*WHAT YOU WILL DO*. Below are some records; copy each line in them that contains "Back".
[RECORD EXCERPTS — start]
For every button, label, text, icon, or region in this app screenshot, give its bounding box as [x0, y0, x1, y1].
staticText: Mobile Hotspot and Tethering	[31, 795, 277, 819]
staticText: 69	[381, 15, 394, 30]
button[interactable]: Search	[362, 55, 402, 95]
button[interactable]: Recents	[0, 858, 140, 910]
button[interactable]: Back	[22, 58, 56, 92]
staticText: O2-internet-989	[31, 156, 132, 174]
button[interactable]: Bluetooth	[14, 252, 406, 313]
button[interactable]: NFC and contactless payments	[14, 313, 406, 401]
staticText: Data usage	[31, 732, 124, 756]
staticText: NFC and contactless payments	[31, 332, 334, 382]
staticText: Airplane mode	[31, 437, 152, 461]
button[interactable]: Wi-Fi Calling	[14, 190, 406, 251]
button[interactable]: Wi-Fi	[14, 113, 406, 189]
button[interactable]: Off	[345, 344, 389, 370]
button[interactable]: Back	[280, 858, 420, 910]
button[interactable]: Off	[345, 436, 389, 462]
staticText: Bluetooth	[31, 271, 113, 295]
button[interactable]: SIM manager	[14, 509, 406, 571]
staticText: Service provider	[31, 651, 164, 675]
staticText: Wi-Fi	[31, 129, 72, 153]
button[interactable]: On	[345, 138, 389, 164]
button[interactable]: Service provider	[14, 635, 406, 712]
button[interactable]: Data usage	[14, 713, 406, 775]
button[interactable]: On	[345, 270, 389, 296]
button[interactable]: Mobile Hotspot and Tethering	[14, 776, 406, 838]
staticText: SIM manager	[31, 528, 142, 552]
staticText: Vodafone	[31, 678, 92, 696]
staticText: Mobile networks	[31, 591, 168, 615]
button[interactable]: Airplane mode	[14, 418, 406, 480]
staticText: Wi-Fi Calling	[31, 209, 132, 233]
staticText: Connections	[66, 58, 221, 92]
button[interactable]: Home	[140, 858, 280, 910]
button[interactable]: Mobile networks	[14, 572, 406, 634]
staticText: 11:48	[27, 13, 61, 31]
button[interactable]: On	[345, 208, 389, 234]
[RECORD EXCERPTS — finish]
*SOLUTION FOR THIS EXERCISE*.
button[interactable]: Back	[22, 58, 56, 92]
button[interactable]: Back	[280, 858, 420, 910]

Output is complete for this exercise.